An abundant number of cases show that peace and transition processes regularly collapse in the implementation phase even if military and political elites strike an agreement. The frequent failure of elite deals has drawn researchers’ and policy-makers’ attention to the inclusion of a variety of societal and political actors in peace negotiations and political settlements. The continued implementation gap has also prompted renewed interest in the conditions for the successful implementation of peace agreements. However, the role of participation in complex implementation processes has so far received little scholarly attention. IPTI’s Inclusive Agreement Implementation research project, financed by the UNDP Oslo Governance Centre, explores conditions for societal and political participation and its effects on implementation processes.

Research objectives 

The Inclusive Agreement Implementation Research Project investigates the following central questions:

  • Through which modalities can societal and political groups who do not exert coercive and veto power over a peace or political transition process participate in the implementation of agreements?
  • What enables or constrains the ability of these actors to impact the implementation process?
  • What implications do different types of participation have for the prospects of successful implementation, and how can the impact of inclusion be understood and conceptualized? 

 

Methodology

The exploratory study undertakes a combination of overlapping and interdependent research steps and relies on qualitative methods.
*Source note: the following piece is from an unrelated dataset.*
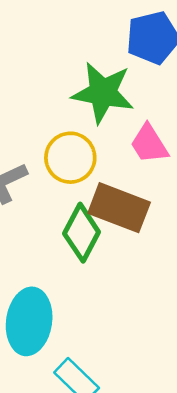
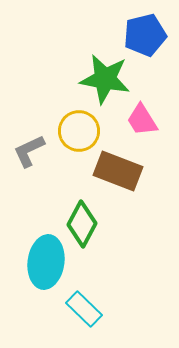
green diamond: (82, 233) -> (82, 224), moved

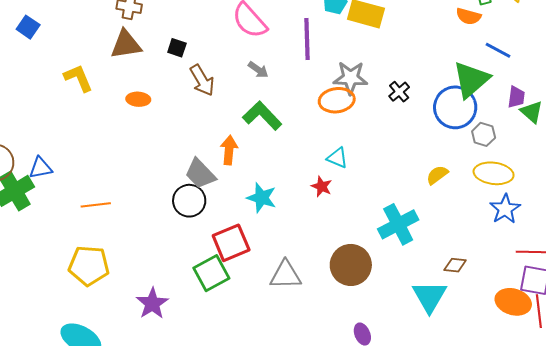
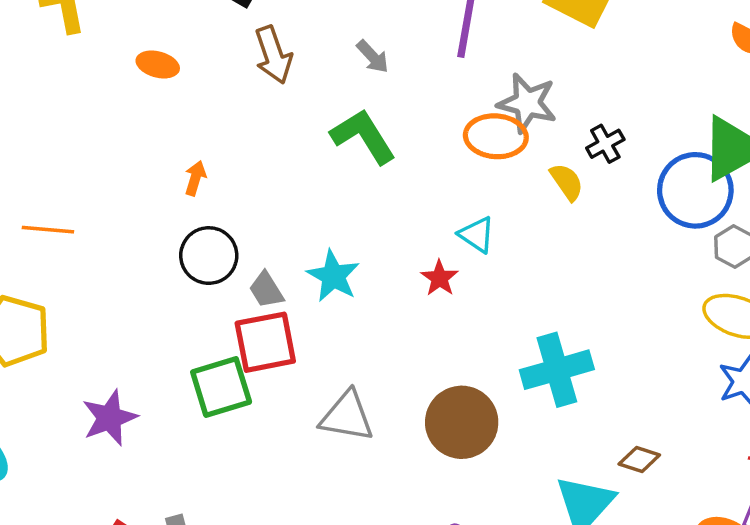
orange arrow: (229, 150) -> (195, 178), moved, size x0.7
gray trapezoid: (200, 174) -> (266, 290), moved, size x0.7
yellow semicircle: (437, 175) -> (567, 182), moved, turned 80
First, it develops a comprehensive analytical framework, drawing on the research literature as well as a screening of 32 empirical case studies on inclusion in peace and transition processes. Second, the study applies a qualitative comparative approach to 12 country cases to investigate the effects of a set of features of implementation mechanisms on the ability of civil society and non-armed actors to participate in and influence implementation processes. Third, a concise case study on inclusion in the implementation phase of the Mindanao peace process in the Philippines will investigate all the parameters entailed in the comprehensive analytical framework.

 

Outputs

The findings will be published in a report and an issue brief. IPTI and the UNDP Oslo Governance Centre will convene a workshop of scholars, policy-makers and civil society activists who will review the objectives, research plan, and findings. The study is expected to produce policy-relevant empirical insights on effective implementation and the roles various actors play in effective implementation, as well as on the conditions that are necessary to enable the inclusive implementation of peace and political transition processes.